Why do role-playing video games work the way they do? The answer to that question often boils down to, "Because Wizardry did it." But why did Wizardry do those things in the first place? To hear Wizardry programmer Robert Woodhead tell it, that answer amounts to, "Because of PLATO."
Wizardry: Proving Grounds of the Mad Overlord debuted in the fall of 1981, the second wildly influential computer role-playing game to debut that year on Apple II. Richard Garriott's Ultima had shipped a few months earlier with its grab-bag approach to the genre. Ultima combined first-person dungeon exploration with outdoor travel from town to town presented with a god’s-eye viewpoint. Ultima also included all kinds of odd anachronisms, including time travel and an outer space shooting sequence brazenly lifted from the finale of Star Wars, but its biggest influence was undoubtedly Garriott’s time spent shaking dice in Dungeons & Dragons.
Wizardry took a different approach. Designed and programmed by Robert Woodhead and Andrew Greenberg, it consisted of nothing but dungeon-diving. The game was viewed entirely through the first-person wireframes seen in Ultima’s dungeons (and Akalabeth before that). It had no overworld. A town at the mouth of the dungeon—navigated entirely through menus—allowed players to shop for gear, rest at inns, and save their progress. There was no wandering around to gather clues from random townsfolk. There definitely was no space combat. There was only the dungeon, consisting of 10 floors of monsters, tricks, and traps, each level spread across a labyrinthine 20x20-space grid.
PLATO's Allegory of the Dungeon
What Wizardry most notably offered over the original Ultima was the ability for the player to assemble a large team of heroes—a six-member party—to tackle the dungeon's depths. Players could define their team makeup by designating the race, alignment, and class of each combatant. This concept, a fundamental element of the genre today, could well be Wizardry's most important contribution to gaming.
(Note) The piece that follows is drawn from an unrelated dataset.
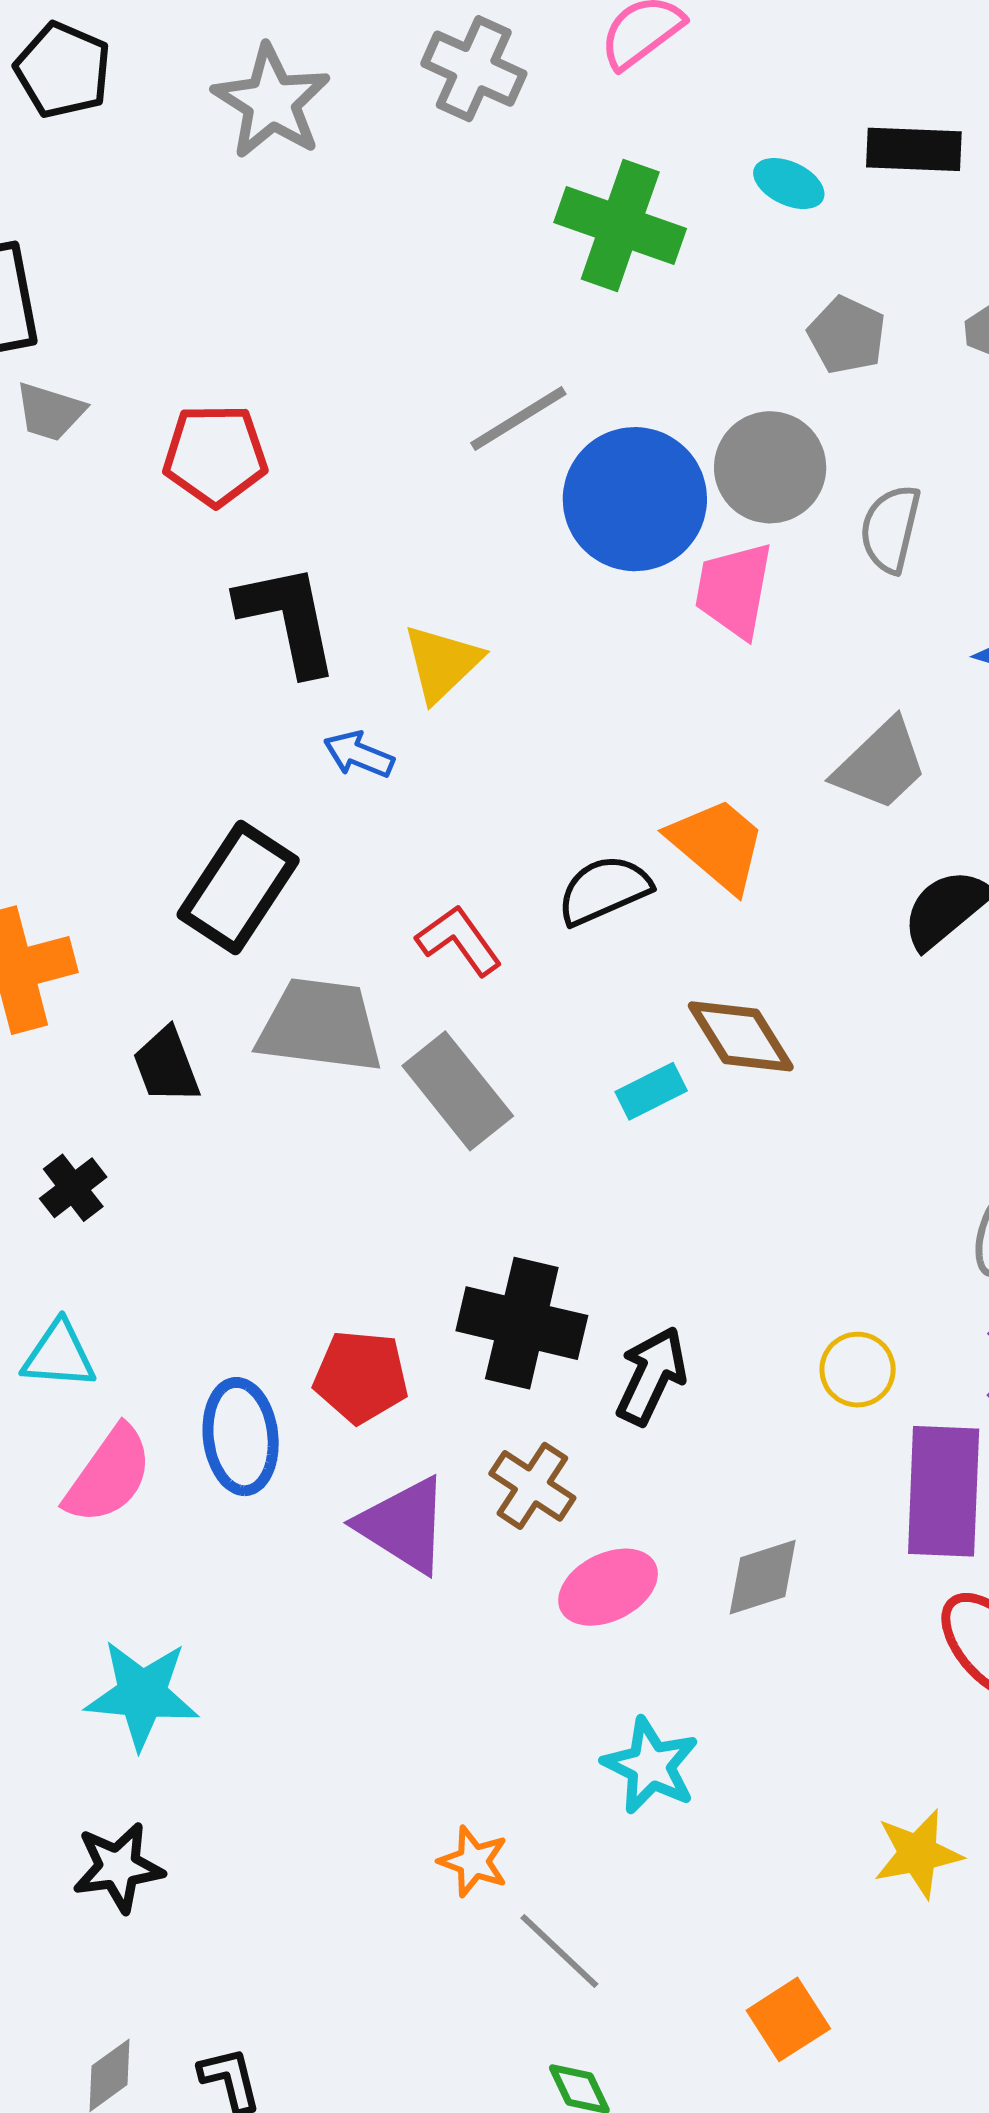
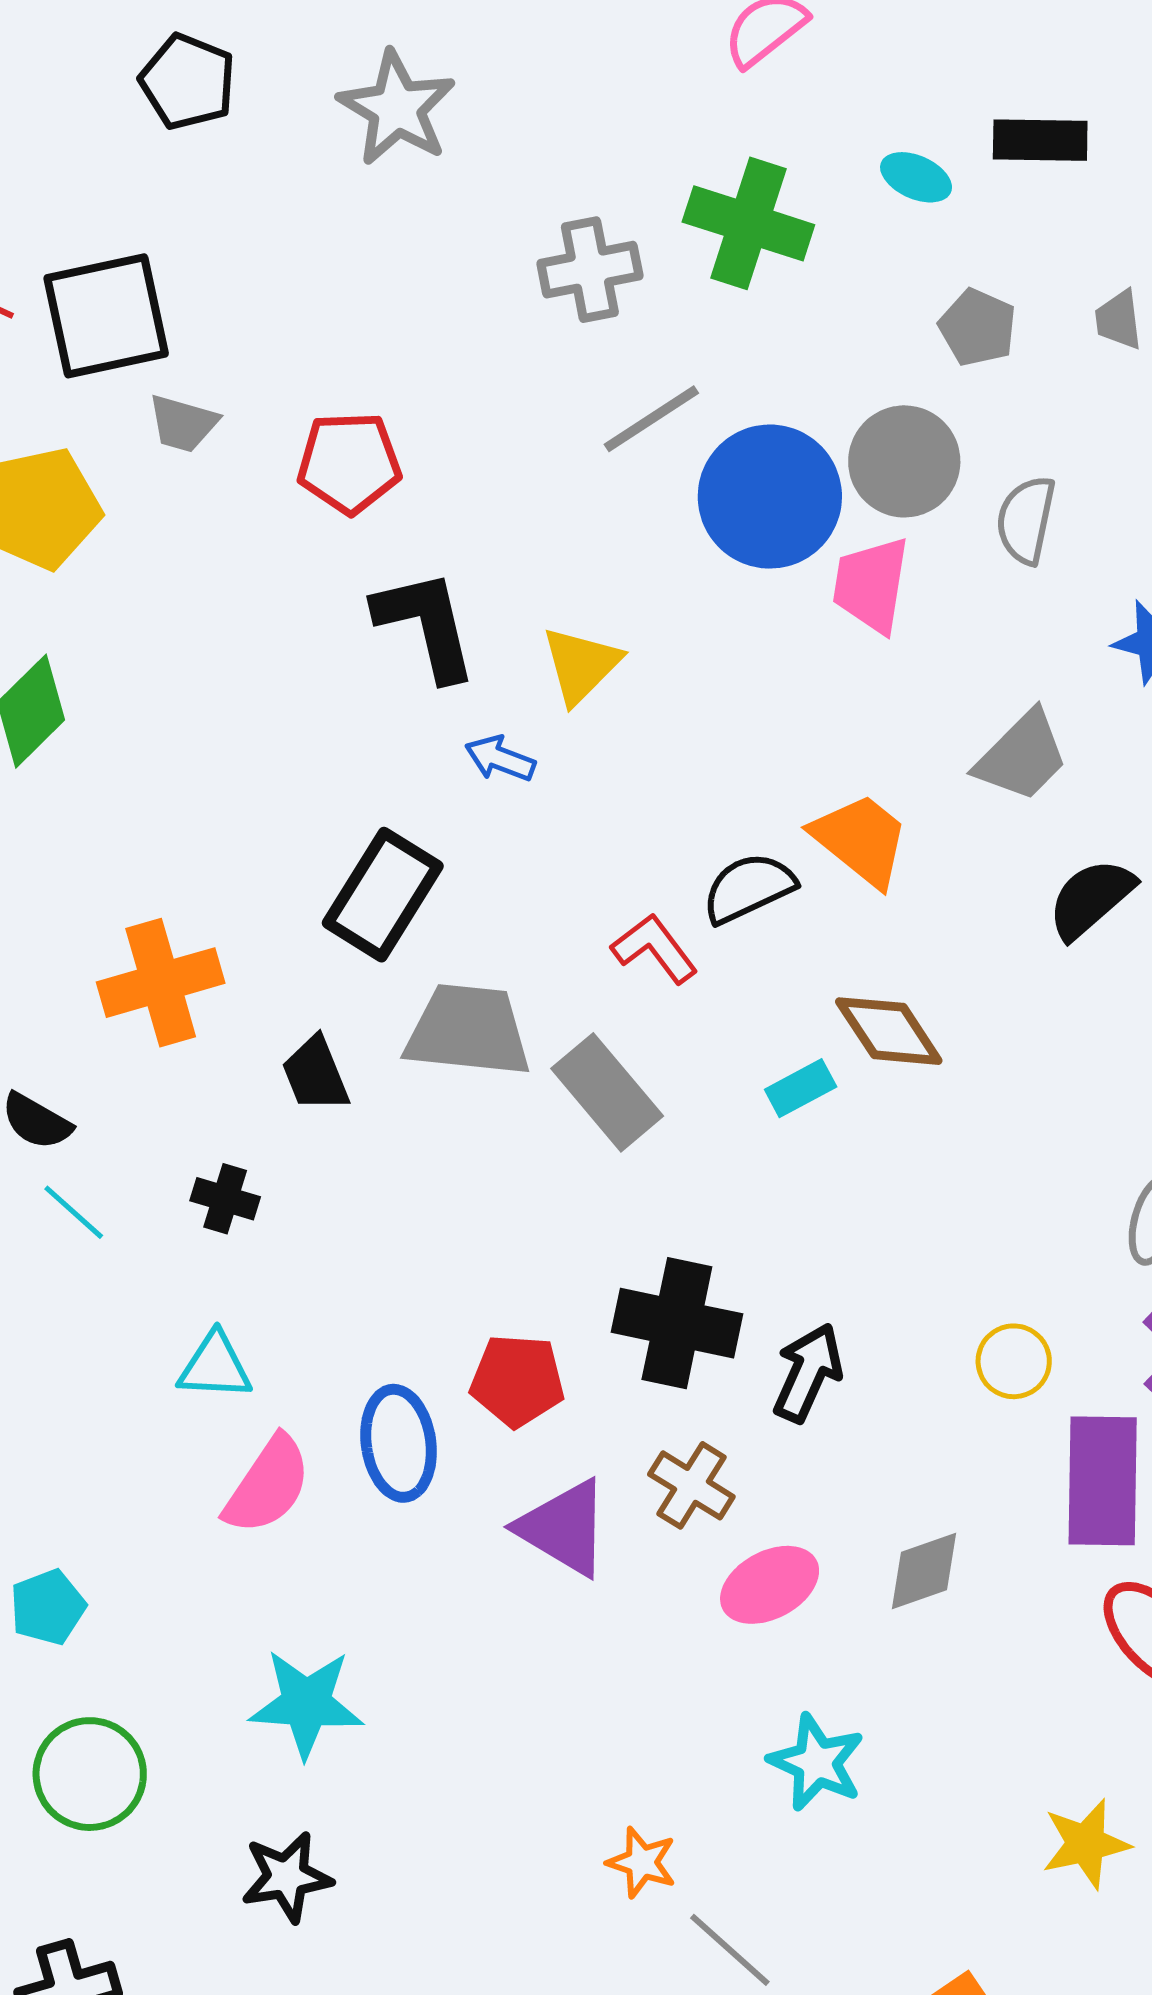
gray cross: (474, 69) -> (590, 270), moved, turned -34
red L-shape: (459, 940) -> (655, 949), moved
black cross: (73, 1188) -> (225, 1199), turned -34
And according to Woodhead, it all came about as a hack to compensate for the Apple II's shortcomings versus the platform where he had cut his teeth: PLATO, which in many ways proved to be an even greater influence on Wizardry than D&D.
According to Woodhead, PLATO (Programmed Logic for Automated Teaching Operations) "is one of the great sort of unsung heroes of computing and gaming. PLATO was basically where everything you love about the internet was invented between 1970 and 1975," he says. The PLATO system supported hundreds of connected terminals across the country, each boasting impressive 512x512 graphical displays—plasma screens equipped with touch panels, wild stuff for the early ’70s.
It was an incredibly advanced piece of tech for the era, but perhaps its most important feature was its network connectivity. "Because all these terminals were networked together and had very low latency, they generated a social community," says Woodhead. "And that expressed itself not only in things like message boards and chat, but also in games. Games on PLATO were multiplayer games that you could play with people all over the country."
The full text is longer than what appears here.